People become interested in learning about psychology for different reasons. One reason is to understand someone who has caused problems for the person. One man might want to understand why his father abandoned him. Another is trying to understand why his father used to drink and beat him. And so on. Sometimes the person has a secret fear that he or she will turn out like the problem person and is trying to figure out how to prevent this.

Another reason is a simple interest in "what makes people tick." In college, courses such as "Abnormal Psychology" or "Personality Theory" might sound fascinating in themselves but might also tempt people into thinking they will learn about people and that this will help them in the career of their choice. If they go into sales, they will be able to sell better if they understand what motivates people. If they go into government, they will be able to know how to handle difficult and irrational people. And so on.

Another reason for studying psychology is a theoretical interest in the human mind. Just as certain people become fascinated with studying how crystals form or how plants grow or with the mating habits of chimpanzees or the way the human circulatory system works, some people become interested in how children learn or what stimulates people to anger or what makes people choose spouses or what makes people happy or why some people become religious and some don't. Just as some medical doctors became doctors to cure a sick mother or due to their own fears of death, some people study psychology because of their own problems or problems of those important to them, but some seem to go into psychology just because they find it fascinating.

Still other people go into psychology to help others. A woman may have raised three children and is looking for a career and everyone can see she is a natural for going into psychology and doing for others what she has done for her children.
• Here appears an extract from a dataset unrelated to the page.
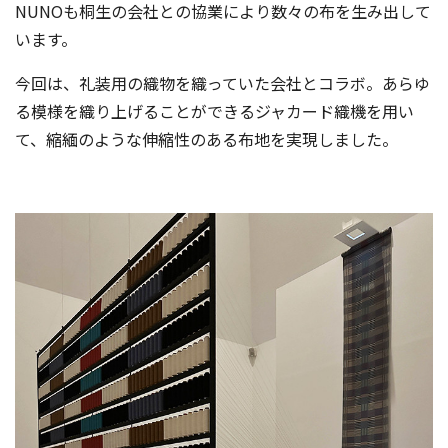
NUNOも桐生の会社との協業により数々の布を生み出して
います。
今回は、礼装用の織物を織っていた会社とコラボ。あらゆ
る模様を織り上げることができるジャカード織機を用い
て、縮緬のような伸縮性のある布地を実現しました。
She's a natural for helping people, and she's good at it.

Many are attracted to psychology, because they are in pain. Many of these enter psychotherapy, and they do this because they are looking for advice and support. They hope a therapist will be able to tell them what they are doing wrong and give them some words of wisdom and help them get going in the right direction. They might ask for some medication to ease their pain, or they wonder if the therapist does bio-feedback, or they ask for a manual to learn a method for dealing with problem parents or spouses or children or bosses or with their own depression. Or they may simply want to complain and to have someone understand what they are saying and see it their way and agree with them. Sometimes such a patient will quit therapy or change therapists if the therapist suggests that the problem might lie with something the patient is doing.

Of all the reasons given so far, not one of them is even remotely connected with wanting to learn about ones own self, yet this is a motive that makes some people study psychology, go into therapy, and, often, to become therapists themselves.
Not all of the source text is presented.